*Exercise description*: Tally the lines below that include "profiles" and give only the total.

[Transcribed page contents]

++++++++

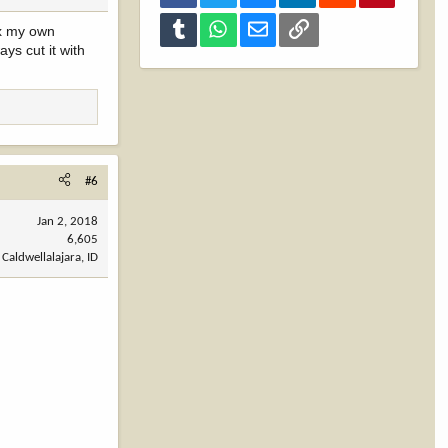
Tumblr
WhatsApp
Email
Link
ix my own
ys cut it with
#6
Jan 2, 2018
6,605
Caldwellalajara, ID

++++++++

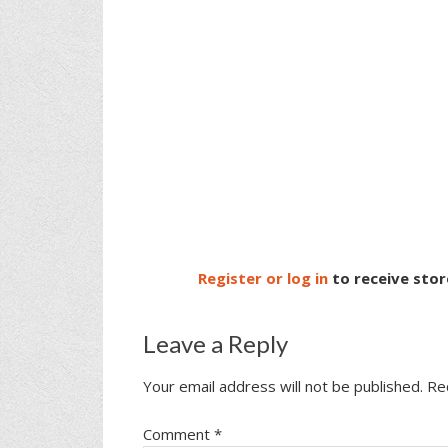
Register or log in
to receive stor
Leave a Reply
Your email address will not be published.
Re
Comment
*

++++++++

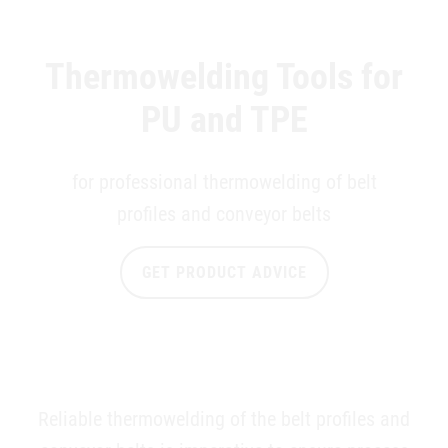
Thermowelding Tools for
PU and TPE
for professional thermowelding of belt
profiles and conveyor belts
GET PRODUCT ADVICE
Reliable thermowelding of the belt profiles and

++++++++

*Reply to the exercise*: 2